The National Reference Center for Anaerobes and Botulism is involved in the survey of botulism and identification of anaerobe isolates (see CNR for anaerobic bacteria and botulism.
BotR/A and TetR are alternative RNA polymerase sigma factors controlling the expression of the neurotoxin and associated protein genes in Clostridium botulinum type A and Clostridium tetani
Clostridium botulinum and Clostridium tetani produce potent toxins, botulinum neurotoxin (BoNT) and tetanus neurotoxin (TeTx), which are responsible for severe deseases, botulism and tetanus, respectively. Neurotoxin synthesis is a regulated process in Clostridium. The genes botR/A in C. botulinum A and tetR in C. tetani, have been found to positively regulate the expression of BoNT/A and associated non toxic proteins (ANTPs), as well as TeTx genes, respectively. botR/A lies in the close vicinity of the two operons which contain bont/A and antps genes in C. botulinum A, and tetR immediately preceeds the tetx gene in C. tetani. Here we show that BotR/A and TetR are alternative sigma factors specific of the two operon promoters (Pntnh-bont/A and Pha34) of the botulinum locus, and of the tetx gene promoter (Ptetx), respectively : i) BotR/A and TetR associated with target DNAs only in the presence of the RNA polymerase core enzyme (RNAP), ii) BotR/A and TetR bound to RNAP, iii) BotR/A-RNAP recognized -35 and -10 regions of Pntnh-bont/A by footprinting analysis, and iv) BotR/A and TetR triggered in vitro transcription fron the target promoters. In C. botulinum A, bont/A and antps genes are transcribed as bi-and tri-cistronic operon controled by BotR/A. BotR/A and TetR were functionally interchangeable in in vitro transcription, and are related to the alternative sigma factors TxeR and UviA, which regulate the production of toxins A and B in C. difficile and bacteriocin bcn in C. perfringens, respectively. Sequence of -35 region is highly conserved in the promoter of target toxin genes in C. botulinum, C. tetani, C. difficile and C. perfringens. An overall regulation mechanism probably controls toxin gene expression in these four toxigenic Clostridium.

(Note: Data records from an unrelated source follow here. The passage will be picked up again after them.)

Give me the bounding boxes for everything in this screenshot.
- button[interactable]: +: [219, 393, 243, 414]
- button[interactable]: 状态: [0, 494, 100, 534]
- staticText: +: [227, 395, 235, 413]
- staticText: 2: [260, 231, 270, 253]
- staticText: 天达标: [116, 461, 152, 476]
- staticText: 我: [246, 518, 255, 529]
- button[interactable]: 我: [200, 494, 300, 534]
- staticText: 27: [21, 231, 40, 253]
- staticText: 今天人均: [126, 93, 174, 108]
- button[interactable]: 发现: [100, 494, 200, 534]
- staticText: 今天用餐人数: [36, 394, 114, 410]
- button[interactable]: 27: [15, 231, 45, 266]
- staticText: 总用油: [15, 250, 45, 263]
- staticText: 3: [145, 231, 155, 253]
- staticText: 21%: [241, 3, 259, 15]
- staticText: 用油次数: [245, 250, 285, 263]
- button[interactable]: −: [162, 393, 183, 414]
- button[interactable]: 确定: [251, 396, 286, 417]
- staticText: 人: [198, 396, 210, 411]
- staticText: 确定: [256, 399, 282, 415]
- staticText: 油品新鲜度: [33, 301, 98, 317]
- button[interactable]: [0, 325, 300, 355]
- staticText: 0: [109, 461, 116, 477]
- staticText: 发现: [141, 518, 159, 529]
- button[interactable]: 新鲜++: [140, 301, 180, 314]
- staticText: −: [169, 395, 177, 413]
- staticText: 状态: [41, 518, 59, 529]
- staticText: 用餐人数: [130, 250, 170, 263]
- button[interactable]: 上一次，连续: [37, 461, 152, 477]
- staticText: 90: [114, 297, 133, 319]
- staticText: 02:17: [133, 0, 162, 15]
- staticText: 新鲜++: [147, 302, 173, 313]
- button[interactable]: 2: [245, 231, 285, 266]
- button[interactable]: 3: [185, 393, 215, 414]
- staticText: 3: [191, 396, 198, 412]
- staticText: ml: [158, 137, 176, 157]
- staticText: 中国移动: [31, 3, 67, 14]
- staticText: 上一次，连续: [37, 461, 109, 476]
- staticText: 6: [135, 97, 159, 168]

Antibiotic-induced expression of a cryptic cpb2 (Clostridium perfringens Beta-2 toxin) gene in equine b2-toxigenic Clostridium perfringens.

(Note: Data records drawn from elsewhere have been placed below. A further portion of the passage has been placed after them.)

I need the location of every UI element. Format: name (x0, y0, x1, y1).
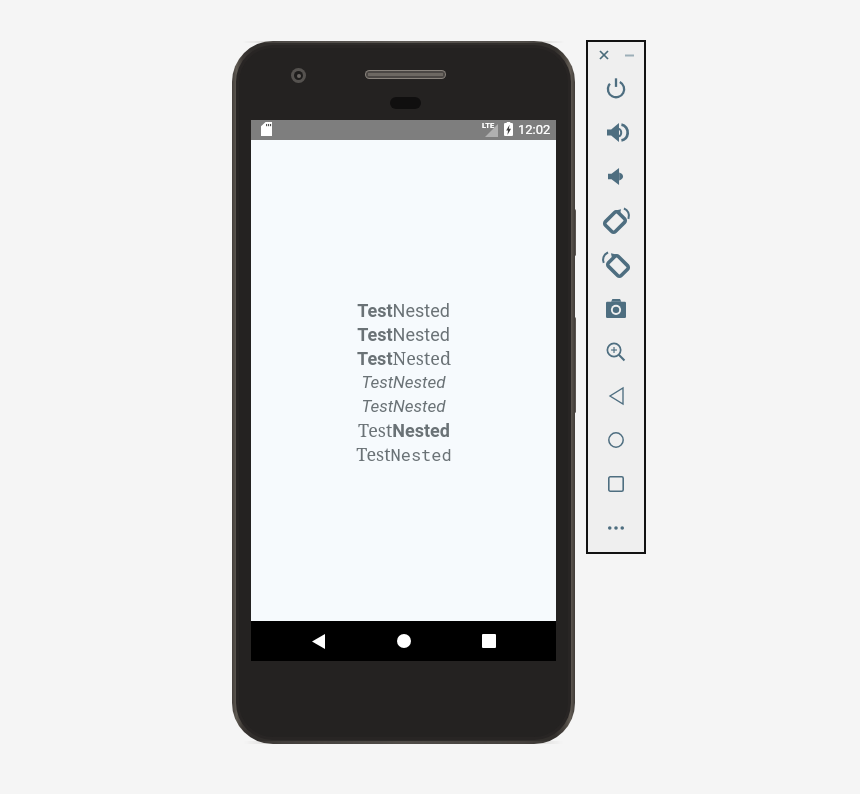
button[interactable]: Home (586, 418, 646, 462)
staticText: TestNested (358, 418, 450, 442)
button[interactable]: Overview (586, 462, 646, 506)
button[interactable]: Zoom (586, 330, 646, 374)
staticText: LTE (482, 121, 495, 130)
button[interactable]: Home (361, 621, 446, 661)
staticText: TestNested (357, 324, 450, 345)
button[interactable]: Power (586, 66, 646, 110)
button[interactable]: Volume down (586, 154, 646, 198)
button[interactable]: Rotate right (586, 242, 646, 286)
staticText: TestNested (357, 346, 451, 370)
button[interactable]: Close window (593, 44, 615, 66)
button[interactable]: More options (586, 506, 646, 550)
staticText: TestNested (361, 396, 446, 416)
button[interactable]: Minimize window (618, 44, 640, 66)
button[interactable]: Take screenshot (586, 286, 646, 330)
staticText: TestNested (357, 300, 450, 321)
button[interactable]: Recent apps (446, 621, 531, 661)
staticText: TestNested (356, 442, 452, 466)
button[interactable]: Back (586, 374, 646, 418)
button[interactable]: Back (276, 621, 361, 661)
button[interactable]: Rotate left (586, 198, 646, 242)
staticText: 12:02 (518, 122, 551, 137)
staticText: TestNested (361, 372, 446, 392)
button[interactable]: Volume up (586, 110, 646, 154)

The cpb2 gene of b2-toxigenic Clostridium perfringens isolated from horses, cattle, sheep, human and pigs was sequenced. The cpb2 gene of equine and other non-porcine isolates differed from porcine isolates by the absence of an adenine in a poly A tract immediately downstream of the start codon in all nonporcine C. perfringens strains. This deletion involved formation of a cryptic gene harbouring a premature stop codon after only nine amino acid codons, while the full b2-toxin protein consists of 265 amino acids. Immunoblots carried out with antibodies directed against a recombinant b2-toxin showed the absenceof expression of the b2-toxin in equine and the othernon-porcine strains under standard culture conditions. However, treatment of C. perfringens with the aminoglycosides gentamicin or streptomycin was able to induce expression of the cpb2 gene in a representative equine strain of this group, presumably by frameshifting. The presence of the b2-toxin was revealed by immunohistology in tissue samples of small and large intestine from horses with severe typhlocolitis that had been treated before with gentamicin. This result may explain the finding that antibiotic treatment of horses affected by b2-toxigenic C. perfringens leads to a more accentuated and fatal progression of equine typhlocolitis. Clinical observations show a reduced appearance of strong typhlocolitis in horses with intestinal complications admitted to hospital care since the standard use of gentamicin has been abandoned. This is the first report on expression of a bacterial toxin gene by antibiotic-induced ribosomal frameshifting.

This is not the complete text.